3. Repeat: Continue for up to 500 epochs or until validation accuracy converges, with the topology adapting dynamically—no fixed masks, allowing full exploration.

Methods like CTRE enables sparse-from-scratch training that leverages local later/neuron information to removing the reliance on dense gradient calculation and complete random exploration all while not sacrificing performance providing better research directions for future work

The Future of the Sparse-land

I’ll just save all the talk for the obvious benefits of training a sparse neural network from scratch, i.e., computation & memory save, robustness against noise & overfitting, etc. Instead, I want to extend on some less considered aspects.

Better Representation Learning

All the methods described so far are only focused on connections/weights sparsity, but one can imagine couple those techniques with methods for neuron activation sparsity, we could achieve more robust & well factored latent representations in a way that is closer resemble the kind of sparse neuron representations in biological brains, and so we can replace the current most commonly used dense latent representations which shares the same vector space makes them inevitably fractured & entangled

Better Continual Learning

If we extrapolate one step further, then we will realize that robust & well factored latent representations are essential not only for any underlying tasks, but most importantly, the ability to learn continuously from noisy input data stream without forget the important old knowledges while acquiring new knowledges at a increasingly faster efficiency, i.e., like how human & animal learn to stack up our knowledge hierarchy piece by piece.

Better Learning Algorithm

Assume we do have the robust & well factored latent representations in a sparse neural network, we would still have critical problems when trying to make it learn continuously in that ideal way we just described, this is because the Gradient Decent with Backpropagation algorithm will trying to modify as many connections as it can to best solve the task at the current learning step, regardless of the importance of the connections for the other tasks the network already learned, a good sparse representations the network have can indeed largely mitigate this issue, but as long as there are weights sharing across different inputs/tasks, then we’ll very likely still have this issue.

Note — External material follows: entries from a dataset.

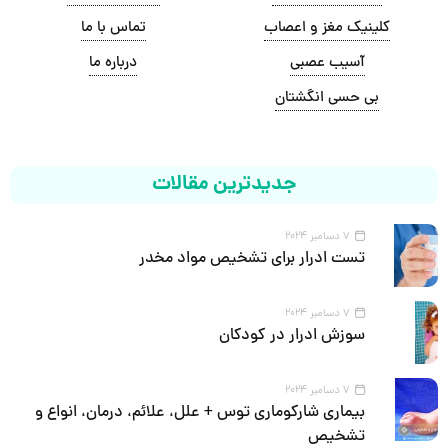
کلینیک مغز و اعصاب
تماس با ما
آسیب عصبی
درباره ما
بی حسی انگشتان
جدیدترین مقالات
7 دسامبر 2024
تست ادرار برای تشخیص مواد مخدر
7 دسامبر 2024
سوزش ادرار در کودکان
7 دسامبر 2024
بیماری شارکوماری توس + علل، علائم، درمان، انواع و
تشخیص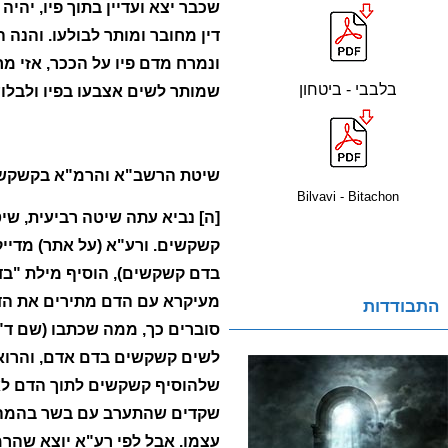
שכבר יצא ועדיין בתוך פיו, יהי
דין מחובר ומותר לבולעו. והנה 
ונמרח מדם פיו על הככר, אזי מ
בלבבי - ביטחון
שמותר לשים אצבעו בפיו ולבלוע
שיטת הרשב"א והרמ"א בקשקשי
Bilvavi - Bitachon
[ה] נביא עתה שיטה רביעית, שי
קשקשים. ורע"א (על אתר) מדייק
בדם קשקשים), הוסיף מילת "בד
מעיקרא עם הדם מתירים את הדם
התבודדות
סוברים כך, ממה שכתבו (שם ד"
לשים קשקשים בדם אדם, והרואה
שלהוסיף קשקשים לתוך הדם לא מ
שקדים שהתערב עם בשר בהמה. 
עצמו. אבל לפי רע"א יוצא שהר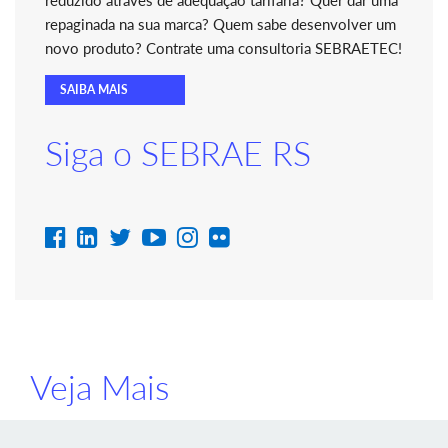
repaginada na sua marca? Quem sabe desenvolver um
novo produto? Contrate uma consultoria SEBRAETEC!
SAIBA MAIS
Siga o SEBRAE RS
Veja Mais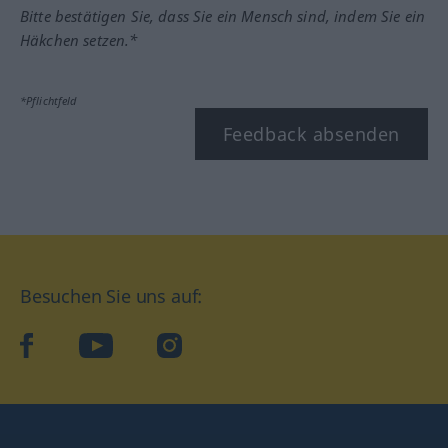
Bitte bestätigen Sie, dass Sie ein Mensch sind, indem Sie ein
Häkchen setzen.*
*Pflichtfeld
Feedback absenden
Besuchen Sie uns auf:
facebook
YouTube
Instagram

It is my current firm belief that we’ll need a better learning algorithm that leverage the brain-inspired sparse local learning rules together with global dopaminergic reward signal to achieve the true Agile Machine Intelligence (prefer calling it AMI instead of AGI)

Onto the Next Page

That’s all for this article, next I’ll start to explore more about those future promising directions I mentioned and maybe the mystery of why those very wide & depth random sparse neural network worked unreasonable well compared to same but dense trained network, like networks used in reservoir compute, mind boggling.

Thanks for reading until the end, but the joy of science is the endless explorations and discoveries, in fact I’m just getting started! I don’t know how far this journey to build AMI will take me, I don’t even know if I can achieve anything significant, I just know I won’t give up, because as far as I see, there is no greater adventure for a man’s life, 3 years, 5 years or even a few decades, so be it!